> EXERCISE MATERIAL
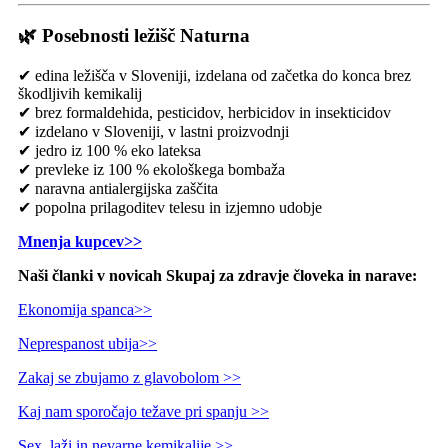
🌿 Posebnosti ležišč Naturna
✔ edina ležišča v Sloveniji, izdelana od začetka do konca brez
škodljivih kemikalij
✔ brez formaldehida, pesticidov, herbicidov in insekticidov
✔ izdelano v Sloveniji, v lastni proizvodnji
✔ jedro iz 100 % eko lateksa
✔ prevleke iz 100 % ekološkega bombaža
✔ naravna antialergijska zaščita
✔ popolna prilagoditev telesu in izjemno udobje
Mnenja kupcev>>
Naši članki v novicah Skupaj za zdravje človeka in narave:
Ekonomija spanca>>
Neprespanost ubija>>
Zakaj se zbujamo z glavobolom >>
Kaj nam sporočajo težave pri spanju >>
Sex, laži in nevarne kemikalije >>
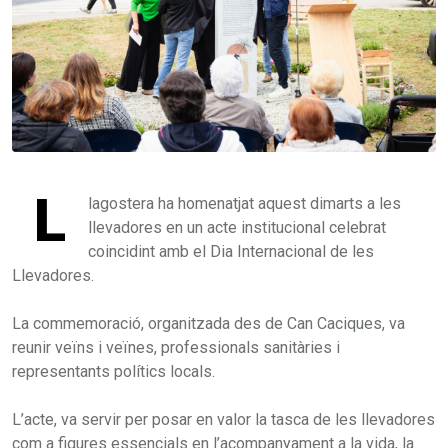
L
lagostera ha homenatjat aquest dimarts a les
llevadores en un acte institucional celebrat
coincidint amb el Dia Internacional de les
Llevadores.
La commemoració, organitzada des de Can Caciques, va
reunir veïns i veïnes, professionals sanitàries i
representants polítics locals.
L’acte, va servir per posar en valor la tasca de les llevadores
com a figures essencials en l’acompanyament a la vida, la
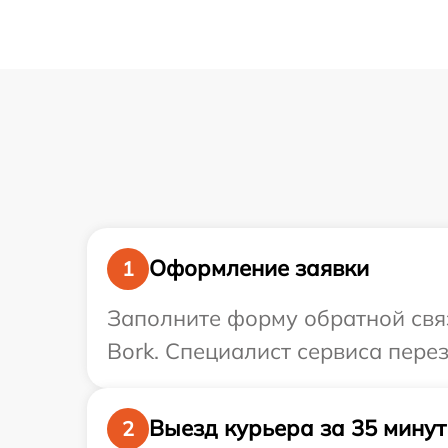
Оформление заявки
1
Заполните форму обратной связ
Bork. Специалист сервиса пере
Выезд курьера за 35 минут
2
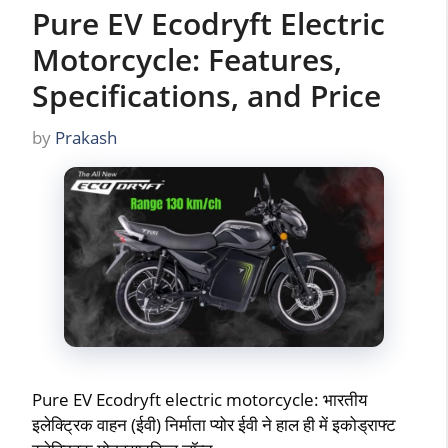
Pure EV Ecodryft Electric
Motorcycle: Features,
Specifications, and Price
by
Prakash
Pure EV Ecodryft electric motorcycle: भारतीय
इलेक्ट्रिक वाहन (ईवी) निर्माता प्योर ईवी ने हाल ही में इकोड्राफ्ट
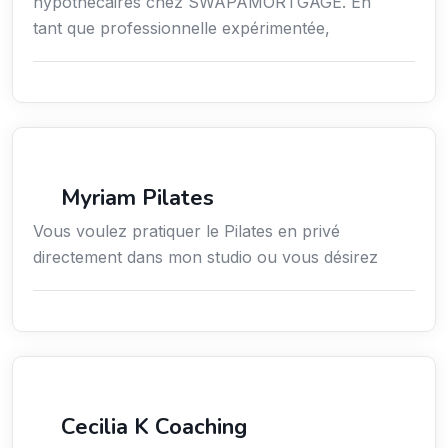
hypothécaires chez SWAPAMORTGAGE. En
tant que professionnelle expérimentée,
Sport
Myriam Pilates
Vous voulez pratiquer le Pilates en privé
directement dans mon studio ou vous désirez
Services / Mode de vie / Bien-être
Cecilia K Coaching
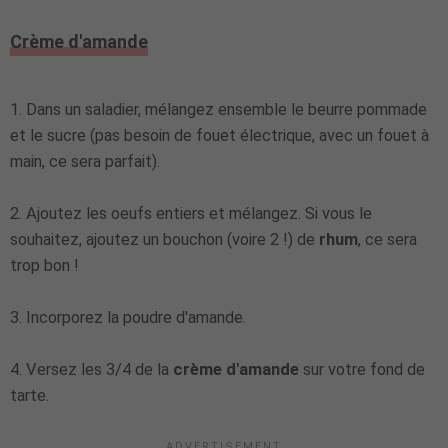
Crème d'amande
1. Dans un saladier, mélangez ensemble le beurre pommade
et le sucre (pas besoin de fouet électrique, avec un fouet à
main, ce sera parfait).
2. Ajoutez les oeufs entiers et mélangez. Si vous le
souhaitez, ajoutez un bouchon (voire 2 !) de
rhum
, ce sera
trop bon !
3. Incorporez la poudre d'amande.
4. Versez les 3/4 de la
crème d'amande
sur votre fond de
tarte.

> GOAL OF THE EXERCISE
Give back the material above exactly as written, but omit the images.

> RESULT FOR THIS EXERCISE
🌿 Posebnosti ležišč Naturna
✔ edina ležišča v Sloveniji, izdelana od začetka do konca brez
škodljivih kemikalij
✔ brez formaldehida, pesticidov, herbicidov in insekticidov
✔ izdelano v Sloveniji, v lastni proizvodnji
✔ jedro iz 100 % eko lateksa
✔ prevleke iz 100 % ekološkega bombaža
✔ naravna antialergijska zaščita
✔ popolna prilagoditev telesu in izjemno udobje
Mnenja kupcev>>
Naši članki v novicah Skupaj za zdravje človeka in narave:
Ekonomija spanca>>
Neprespanost ubija>>
Zakaj se zbujamo z glavobolom >>
Kaj nam sporočajo težave pri spanju >>
Sex, laži in nevarne kemikalije >>
L
lagostera ha homenatjat aquest dimarts a les
llevadores en un acte institucional celebrat
coincidint amb el Dia Internacional de les
Llevadores.
La commemoració, organitzada des de Can Caciques, va
reunir veïns i veïnes, professionals sanitàries i
representants polítics locals.
L’acte, va servir per posar en valor la tasca de les llevadores
com a figures essencials en l’acompanyament a la vida, la
Оформление заявки
1
Заполните форму обратной связ
Bork. Специалист сервиса пере
Выезд курьера за 35 минут
2
Pure EV Ecodryft Electric
Motorcycle: Features,
Specifications, and Price
by
Prakash
Pure EV Ecodryft electric motorcycle: भारतीय
इलेक्ट्रिक वाहन (ईवी) निर्माता प्योर ईवी ने हाल ही में इकोड्राफ्ट
hypothécaires chez SWAPAMORTGAGE. En
tant que professionnelle expérimentée,
Sport
Myriam Pilates
Vous voulez pratiquer le Pilates en privé
directement dans mon studio ou vous désirez
Services / Mode de vie / Bien-être
Cecilia K Coaching
Crème d'amande
1. Dans un saladier, mélangez ensemble le beurre pommade
et le sucre (pas besoin de fouet électrique, avec un fouet à
main, ce sera parfait).
2. Ajoutez les oeufs entiers et mélangez. Si vous le
souhaitez, ajoutez un bouchon (voire 2 !) de
rhum
, ce sera
trop bon !
3. Incorporez la poudre d'amande.
4. Versez les 3/4 de la
crème d'amande
sur votre fond de
tarte.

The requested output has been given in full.